The first sentence of the Fourteenth Amendment is absolutely clear: “All persons born or naturalized in the United States, and subject to the jurisdiction thereof, are citizens of the United States and of the state wherein they reside.” Note the language: born and naturalized. It does not require much imagination to recognize why after the Civil War these words were absolutely necessary for disavowing our antebellum Republic as a polity of racial privilege. These words re-baptized our republic as one of both unfathomable and unfinished equality. After the civil war, now that Blacks were no longer slaves, the question was: would they be citizens? The Civil War Amendments to the Constitutions were the emphatic and unambiguous answer.

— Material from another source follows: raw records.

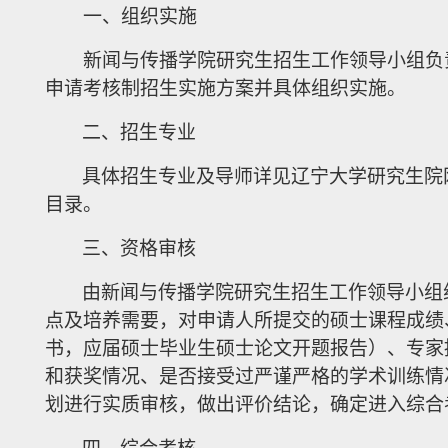
一、组织实施
新闻与传播学
院研
究生招生工作领导小组负
申请考核制招生实施方案
并具体组织实施
。
二、招生专业
具体招生专业及导师详见辽宁大学研究生院
目录。
三、
资格审核
由新闻与传播学
院
研究生招生工作领导小组
点及培养需要，
对申请人所提交的硕士课程成绩
书，应届硕士毕业生硕士论文开题报告）、专家
和获奖情况、是否接受过严谨严格的学术训练情
划进行实质审核
，做出评价结
论，确定进入综合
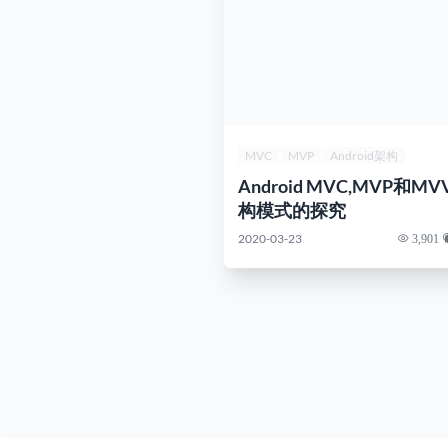
MVC
MVP
Android架构
Android MVC,MVP和M
构模式的探究
2020-03-23
3,901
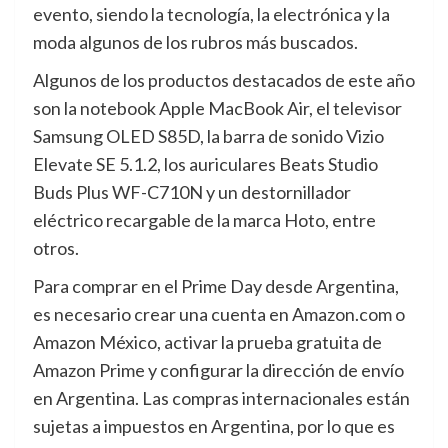
evento, siendo la tecnología, la electrónica y la
moda algunos de los rubros más buscados.
Algunos de los productos destacados de este año
son la notebook Apple MacBook Air, el televisor
Samsung OLED S85D, la barra de sonido Vizio
Elevate SE 5.1.2, los auriculares Beats Studio
Buds Plus WF-C710N y un destornillador
eléctrico recargable de la marca Hoto, entre
otros.
Para comprar en el Prime Day desde Argentina,
es necesario crear una cuenta en Amazon.com o
Amazon México, activar la prueba gratuita de
Amazon Prime y configurar la dirección de envío
en Argentina. Las compras internacionales están
sujetas a impuestos en Argentina, por lo que es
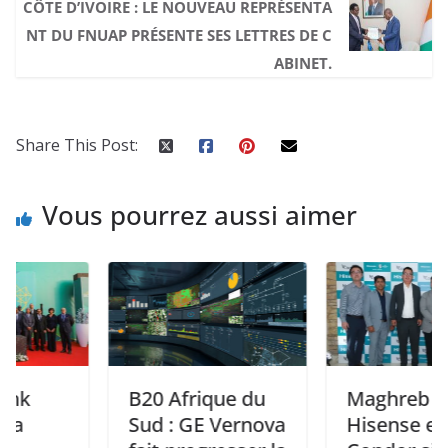
CÔTE D’IVOIRE : LE NOUVEAU REPRÉSENTA
NT DU FNUAP PRÉSENTE SES LETTRES DE C
ABINET.
Share This Post:
Vous pourrez aussi aimer
B20 Afrique du
Maghreb :
Sud : GE Vernova
Hisense et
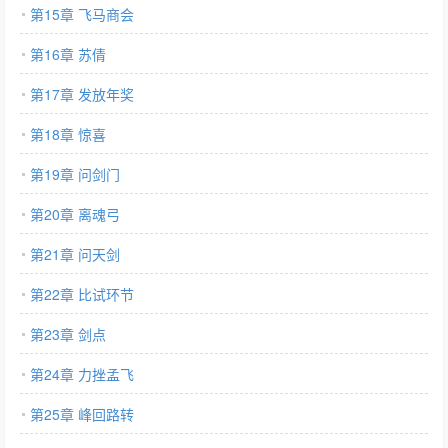
第15章 飞马商会
第16章 苏倩
第17章 发放年奖
第18章 惊喜
第19章 问剑门
第20章 离魂弓
第21章 问天剑
第22章 比试环节
第23章 剑点
第24章 力挫孟飞
第25章 峰回路转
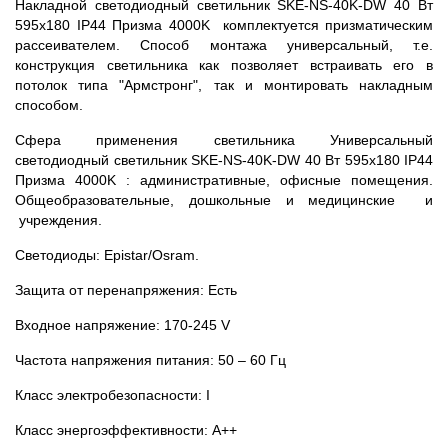
Накладной светодиодный светильник SKE-NS-40K-DW 40 Вт
595x180 IP44 Призма 4000K комплектуется призматическим
рассеивателем. Способ монтажа универсальный, т.е.
конструкция светильника как позволяет встраивать его в
потолок типа "Армстронг", так и монтировать накладным
способом.
Сфера применения светильника Универсальный
светодиодный светильник SKE-NS-40K-DW 40 Вт 595x180 IP44
Призма 4000K : административные, офисные помещения.
Общеобразовательные, дошкольные и медицинские и
учреждения.
Светодиоды: Epistar/Osram.
Защита от перенапряжения: Есть
Входное напряжение: 170-245 V
Частота напряжения питания: 50 – 60 Гц
Класс электробезопасности: I
Класс энергоэффективности: А++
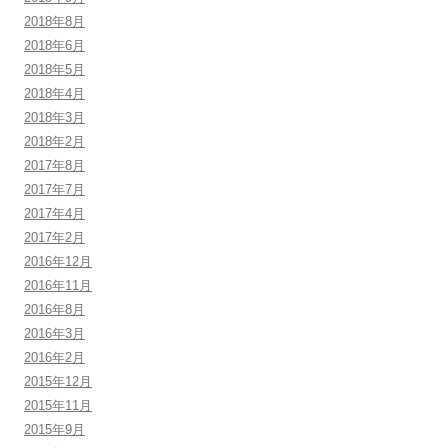
2018年8月
2018年6月
2018年5月
2018年4月
2018年3月
2018年2月
2017年8月
2017年7月
2017年4月
2017年2月
2016年12月
2016年11月
2016年8月
2016年3月
2016年2月
2015年12月
2015年11月
2015年9月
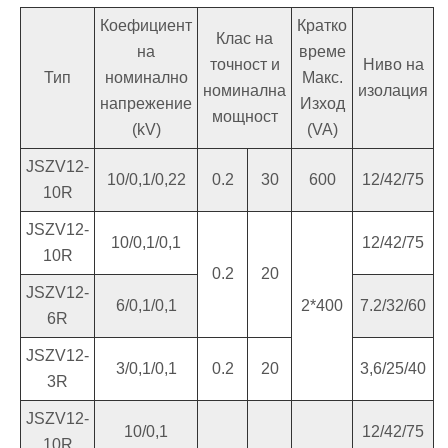
Коефициент
Кратко
Клас на
на
време
точност и
Ниво на
Тип
номинално
Макс.
номинална
изолация
напрежение
Изход
мощност
(kV)
(VA)
JSZV12-
10/0,1/0,22
0.2
30
600
12/42/75
10R
JSZV12-
10/0,1/0,1
12/42/75
10R
0.2
20
JSZV12-
6/0,1/0,1
2*400
7.2/32/60
6R
JSZV12-
3/0,1/0,1
0.2
20
3,6/25/40
3R
JSZV12-
10/0,1
12/42/75
10R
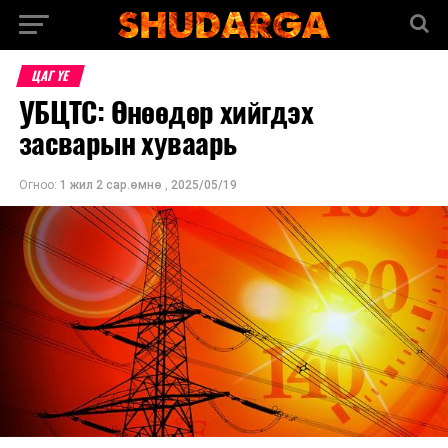
ЦАГ ҮЕ
УБЦТС: Өнөөдөр хийгдэх
засварын хуваарь
Огноо:
1 жил 2 сар.өмнө
,
2025/05/19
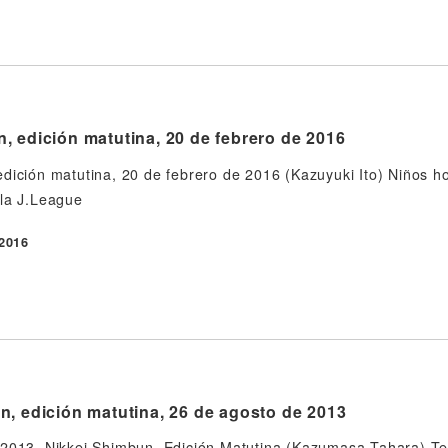
, edición matutina, 20 de febrero de 2016
dición matutina, 20 de febrero de 2016 (Kazuyuki Ito) Niños 
 la J.League
 2016
n, edición matutina, 26 de agosto de 2013
 2013, Nikkei Shimbun, Edición Matutina (Kazumasa Tahara) Te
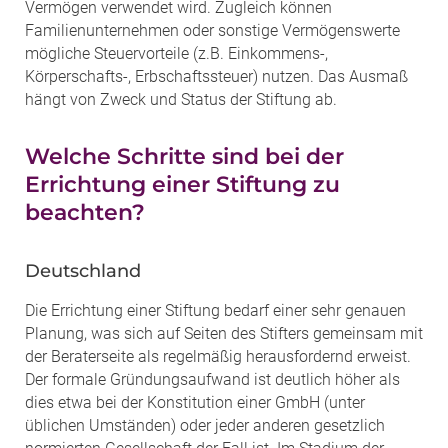
Vermögen verwendet wird. Zugleich können
Familienunternehmen oder sonstige Vermögenswerte
mögliche Steuervorteile (z.B. Einkommens-,
Körperschafts-, Erbschaftssteuer) nutzen. Das Ausmaß
hängt von Zweck und Status der Stiftung ab.
Welche Schritte sind bei der
Errichtung einer Stiftung zu
beachten?
Deutschland
Die Errichtung einer Stiftung bedarf einer sehr genauen
Planung, was sich auf Seiten des Stifters gemeinsam mit
der Beraterseite als regelmäßig herausfordernd erweist.
Der formale Gründungsaufwand ist deutlich höher als
dies etwa bei der Konstitution einer GmbH (unter
üblichen Umständen) oder jeder anderen gesetzlich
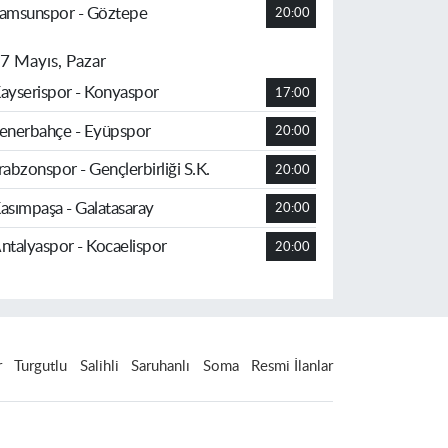
amsunspor - Göztepe
20:00
7 Mayıs, Pazar
ayserispor - Konyaspor
17:00
enerbahçe - Eyüpspor
20:00
rabzonspor - Gençlerbirliği S.K.
20:00
asımpaşa - Galatasaray
20:00
ntalyaspor - Kocaelispor
20:00
r
Turgutlu
Salihli
Saruhanlı
Soma
Resmi İlanlar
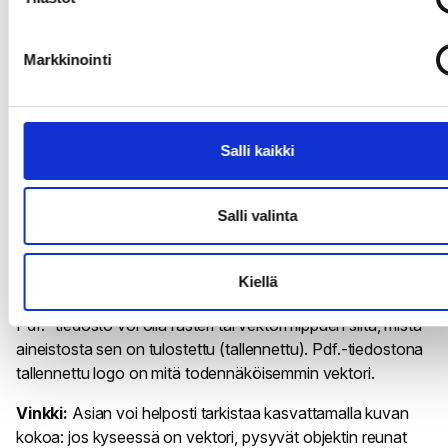
(poluista)
Markkinointi
EPS. (Encapsulated PostScript)
Eps. on yleisin vektoriformaatti, joka soveltuu niin logojen,
graafisten elementtien kuin erilaisten vektoroitujen kuvien
Salli kaikki
tallentamiseen. Jos tehtävänäsi on toimittaa logo
vektoritiedostona tai painokelpoisena tiedostona, hae
yrityksesi kuvapankista eps.-päätteinen tiedosto - se on
Salli valinta
juuri se, mitä toivotaan.
Kiellä
PDF. (Portable Document Format)
Pdf. -tiedosto voi olla rasteri tai vektori riippuen siitä, mistä
aineistosta sen on tulostettu (tallennettu). Pdf.-tiedostona
tallennettu logo on mitä todennäköisemmin vektori.
Vinkki:
Asian voi helposti tarkistaa kasvattamalla kuvan
kokoa: jos kyseessä on vektori, pysyvät objektin reunat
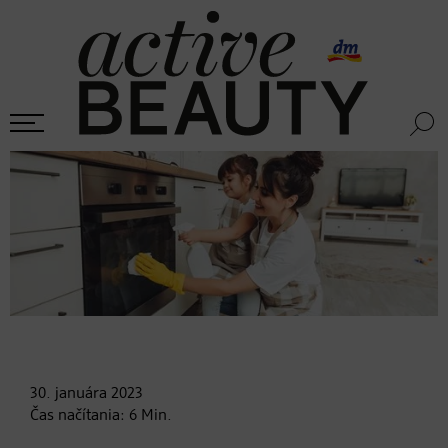
30. januára
2023
Čas načítania:
6
Min.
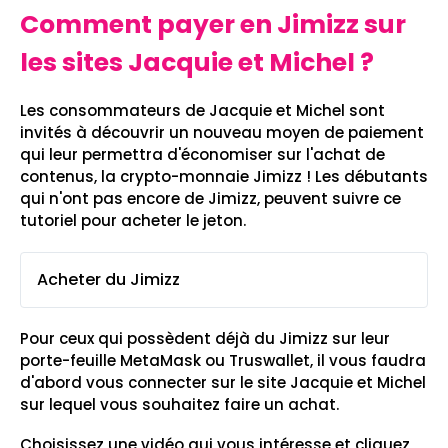
Comment payer en Jimizz sur
les sites Jacquie et Michel ?
Les consommateurs de Jacquie et Michel sont
invités à découvrir un nouveau moyen de paiement
qui leur permettra d'économiser sur l'achat de
contenus, la crypto-monnaie Jimizz ! Les débutants
qui n'ont pas encore de Jimizz, peuvent suivre ce
tutoriel pour acheter le jeton.
Acheter du Jimizz
Pour ceux qui possèdent déjà du Jimizz sur leur
porte-feuille MetaMask ou Truswallet, il vous faudra
d'abord vous connecter sur le site Jacquie et Michel
sur lequel vous souhaitez faire un achat.
Choisissez une vidéo qui vous intéresse et cliquez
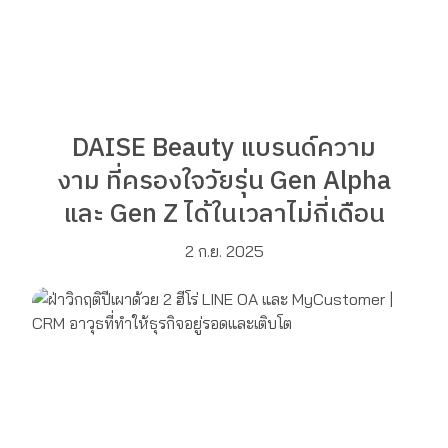
DAISE Beauty แบรนด์ความ
งาม ที่ครองใจวัยรุ่น Gen Alpha
และ Gen Z ได้ในเวลาไม่กี่เดือน
2 ก.ย. 2025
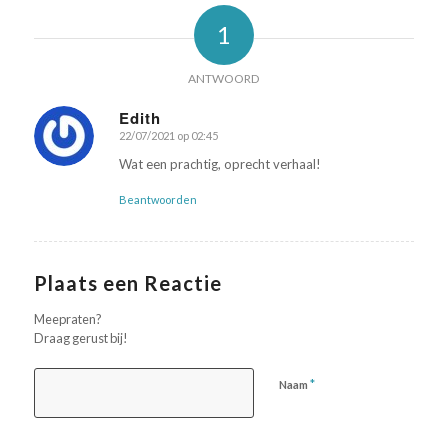
1
ANTWOORD
Edith
22/07/2021 op 02:45
zegt:
Wat een prachtig, oprecht verhaal!
Beantwoorden
Plaats een Reactie
Meepraten?
Draag gerust bij!
*
Naam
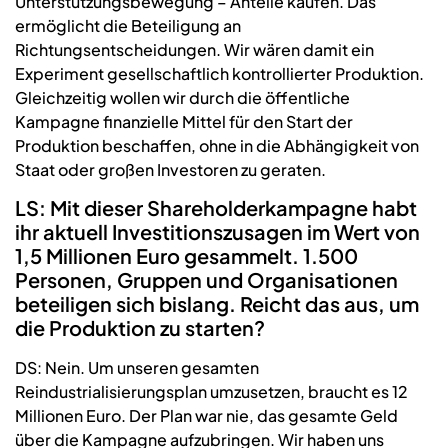
Unterstützungsbewegung – Anteile kaufen. Das
ermöglicht die Beteiligung an
Richtungsentscheidungen. Wir wären damit ein
Experiment gesellschaftlich kontrollierter Produktion.
Gleichzeitig wollen wir durch die öffentliche
Kampagne finanzielle Mittel für den Start der
Produktion beschaffen, ohne in die Abhängigkeit von
Staat oder großen Investoren zu geraten.
LS: Mit dieser Shareholderkampagne habt
ihr aktuell Investitionszusagen im Wert von
1,5 Millionen Euro gesammelt. 1.500
Personen, Gruppen und Organisationen
beteiligen sich bislang. Reicht das aus, um
die Produktion zu starten?
DS: Nein. Um unseren gesamten
Reindustrialisierungsplan umzusetzen, braucht es 12
Millionen Euro. Der Plan war nie, das gesamte Geld
über die Kampagne aufzubringen. Wir haben uns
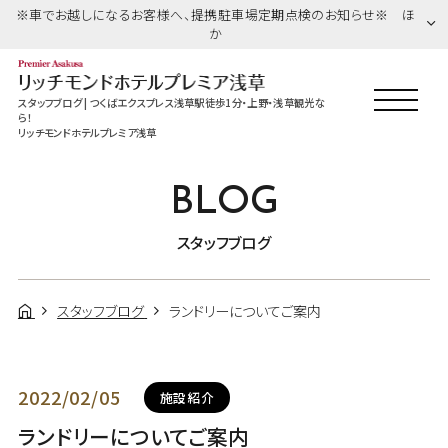
※車でお越しになるお客様へ、提携駐車場定期点検のお知らせ※ ほ
か
スタッフブログ | つくばエクスプレス浅草駅徒歩1分・上野・浅草観光な
ら！
リッチモンドホテルプレミア浅草
BLOG
スタッフブログ
スタッフブログ
ランドリーについてご案内
2022/02/05
施設紹介
ランドリーについてご案内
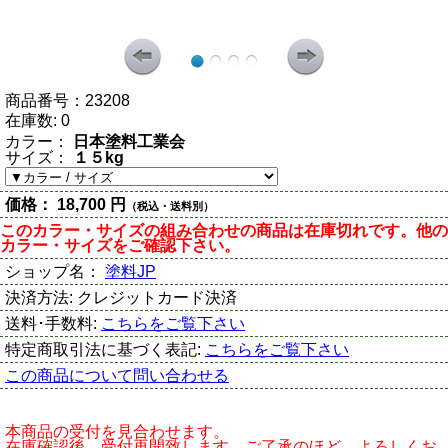
商品番号：
23208
在庫数:
0
カラー：
日本塗料工業会
サイズ：
１５kg
価格：
18,700 円
（税込・送料別）
このカラー・サイズの組み合わせの商品は在庫切れです。他の
カラー・サイズをご確認下さい。
ショップ名：
塗料JP
決済方法:
クレジットカード決済
送料･手数料:
こちらをご覧下さい
特定商取引法に基づく表記:
こちらをご覧下さい
この商品について問い合わせる
本商品の受付を見合わせます。
在庫確認後、受付再開致します。ご了承のほど、よろしくお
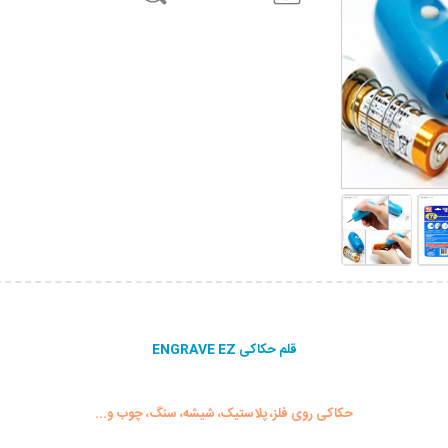
قلم حکاکی ENGRAVE EZ
حکاکی روی فلز، پلاستیک، شیشه، سنگ، چوب و...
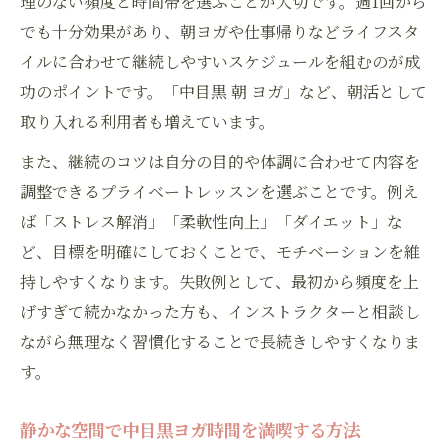
理のない頻度と時間帯を選ぶことが大切です。週1回から
ス体験
でも十分効果があり、朝ヨガや仕事帰りなどライフスタ
中目黒で始める健康的なヨガライフの魅力
イルに合わせて継続しやすいスケジュールを組むのが成
朝や休日におすすめのヨガ習慣の取り入れ
功のポイントです。「中目黒 朝 ヨガ」など、朝活として
方
取り入れる利用者も増えています。
ヨガで毎日をリセットする簡単なステップ
また、継続のコツは自分の目的や体調に合わせて内容を
朝のひとときに中目黒ヨガで心身リセット
調整できるプライベートレッスンを選ぶことです。例え
中目黒の朝ヨガで一日を気持ちよくスター
ば「ストレス解消」「柔軟性向上」「ダイエット」な
ト
ど、目標を明確にしておくことで、モチベーションを維
ヨガで心と体をリフレッシュする朝の習慣
持しやすくなります。失敗例として、最初から頻度を上
プライベートヨガが朝活に最適な理由を解
げすぎて続かなかった方も、インストラクターと相談し
説
ながら無理なく習慣化することで長続きしやすくなりま
静かな朝に集中できるヨガ時間の過ごし方
す。
健康習慣に役立つ中目黒ヨガの新提案
静かな空間で中目黒ヨガ時間を満喫する方法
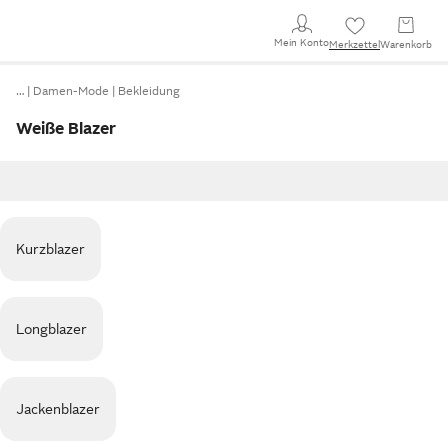
Mein Konto
Merkzettel
Warenkorb
…
Damen-Mode
Bekleidung
Weiße Blazer
Kurzblazer
Longblazer
Jackenblazer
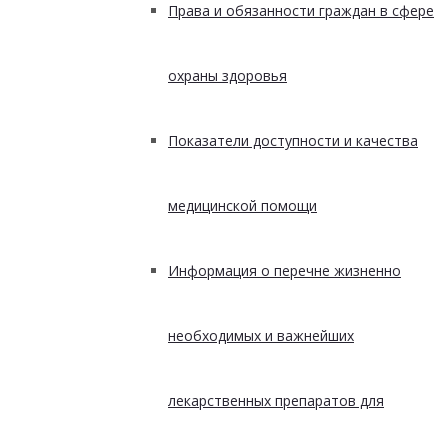
Права и обязанности граждан в сфере
охраны здоровья
Показатели доступности и качества
медицинской помощи
Информация о перечне жизненно
необходимых и важнейших
лекарственных препаратов для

My mom is not of Mexican origin, but like millions of “Hispanics,” “Latinos,” “Chicanos,” “Puerto Ricans,” “Central Americans,” and “South Americans,” we are relentlessly, viciously, degradingly, and dehumanizingly oppressed by what philosopher Amy Reed-Sandoval calls “undocumented social identity.” Many of us have been citizens of this republic for generations. We have also labored for decades, and generations, to become citizens. But because of the way we look, talk, pray, we are always deemed “non-citizens.” Yet, we are the hands that pick the fruits and vegetables in California, Florida, Virginia, and wherever there are harvests to be gathered. We are the hands that cut and pack the meat at the slaughterhouses throughout the Midwest. We are the nurses in hospitals. We are the teachers that teach all American children. We are the bodies that die in our endless wars. We are the cooks that cook your favorite meals. We are the bodies that marched with Martin Luther King, Cesar Chavez, and Black Lives Matters. 

We are essential, but we are also all too easily disposable. We have contributed to “achieving our country,” to use James Baldwin’s beautiful phrase, as long, if not longer than many others who never fear whether they will be deported, or that ICE will raid their homes and workplaces. We are so absolutely disposable that our citizenship is in question, revocable, suspect, always suspended, and always elusive and receding. We are forced to work, as we are also forced to be the ones to be the most exposed and vulnerable. Yet, as soon as our essential work has been done, we will be rounded up and deported. So long as we are the caste that is perpetually “socially undocumented,” the letter and spirit of the Fourteenth Amendment remains betrayed and unfilled. And our country is unachieved and unachievable.

Eduardo Mendieta is the son of a naturalized citizen, who emigrated to the US back in the seventies. He is also a teacher and writer.